Third, the comparison between variant A and variant B reveals that merely injecting boundary information into the Region-Aware Decoder, without direct supervision of the Boundary-Aware Decoder, results in a slight drop in performance. This suggests that boundary features need explicit supervision to be fully effective, otherwise their contribution becomes diluted in the feature fusion process.
Finally, the optimized design (variant C), where dual supervision is applied to both decoders achieves the best balance, with Dice maintained at 91.61% and HD95 reduced to 12.22, the lowest among all settings. This demonstrates that our Pyramid Fusion + dual-supervision strategy not only maximizes average segmentation accuracy but also significantly improves robustness against boundary ambiguity.
Overall, the ablation results confirm three key principles: (1) hybrid CNN–Transformer backbones provide complementary feature representations, (2) explicit boundary modeling is essential for accurate lesion delineation, and (3) dual-task supervision ensures the effective utilization of boundary information. These insights validate the architectural choices in PFF-Net and explain its consistent superiority in the main experiments.

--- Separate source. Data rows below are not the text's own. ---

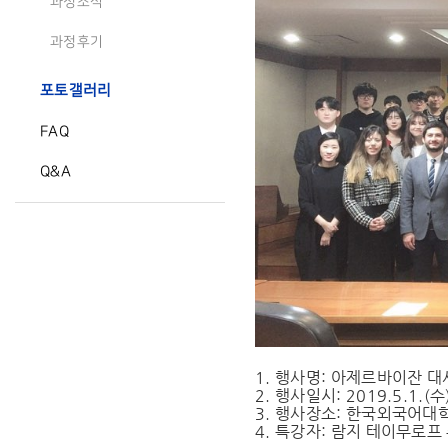
과정소식
과정후기
포토갤러리
FAQ
Q&A
1. 행사명: 아제르바이잔 대
2. 행사일시: 2019.5.1.(수
3. 행사장소: 한국외국어대
4. 특강자: 람지 테이무로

4.4.2 Impact of multi-scale feature fusion strategy extracted by CNN and transformer backbones
Pre-trained CNN and Transformer backbones provide multiple strategies for multi-scale feature fusion. In this study, we focus on same-level fusion methods, including two basic strategies: element-wise addition (Addition Fusion) and channel-wise concatenation (Concatenation Fusion). Beyond these simple baselines, we also compare several representative fusion modules proposed in recent literature:
• STCF (Spatial-Transformer-CNN Fusion) from CoTrFuse (Chen et al., 2023), which explicitly fuses spatial and contextual features from CNNs and Transformers.
• FCM (Feature Complementary Module) from CTC-Net (Yuan et al., 2023), designed to enhance feature complementarity via cross-branch interactions.
• APF (Addition and Product Fusion), an enhanced variant of addition fusion that incorporates both element-wise addition and multiplication before channel alignment.
• CFM (Complementary Fusion Module), our proposed lightweight module (Figure 7), which achieves efficient yet effective feature integration with lower computational overhead.
This setup ensures a fair and comprehensive comparison, covering both classical fusion schemes and advanced modules. The ablation results are summarized in Table 7.
First, among the two simplest baselines, channel-wise concatenation (91.80% Dice, HD95 = 12.14) consistently outperforms element-wise addition (91.61% Dice, HD95 = 12.22). This suggests that concatenation preserves richer complementary representations from CNN and Transformer backbones, whereas addition may oversimplify the integration.
Second, more sophisticated fusion modules from prior works, such as APF, STCF, and FCM, generally improve Dice scores but at the cost of increased complexity. For example, STCF incurs higher FLOPs and only marginally improves Dice (91.66%) while degrading HD95 (13.47). Similarly, APF achieves moderate gains over addition but still underperforms concatenation in terms of both Dice and HD95. Notably, FCM reaches the same Dice score as our CFM (91.87%) but requires almost twice the parameters (121M vs. 68M) and produces inferior boundary precision (HD95 = 12.40). These comparisons highlight that not all fusion strategies translate into better accuracy–efficiency trade-offs.
Finally, our proposed CFM achieves the best overall balance, obtaining both the highest Dice score (91.87%) and the lowest HD95 (11.68), while maintaining computational efficiency (68M parameters). This indicates that the lightweight design of CFM enables effective feature complementarity between CNNs and Transformers without introducing unnecessary overhead. In particular, the superior HD95 results confirm that CFM enhances boundary delineation robustness, which is critical for precise lesion segmentation.
In summary, the comparative analysis demonstrates that while traditional concatenation already provides a solid improvement over addition, our CFM further advances segmentation performance by delivering both accuracy and efficiency. This validates the necessity of a tailored lightweight fusion design for hybrid CNN–Transformer segmentation networks.
5 Discussion
We discuss the impact of pretraining and the practical significance of our hybrid architecture across different modality as observed from Tables 2–7. PFF-Net fuses local feature extraction from pretrained CNNs and the global context modeling ability of Transformers, leading to two key findings supported by our experiments.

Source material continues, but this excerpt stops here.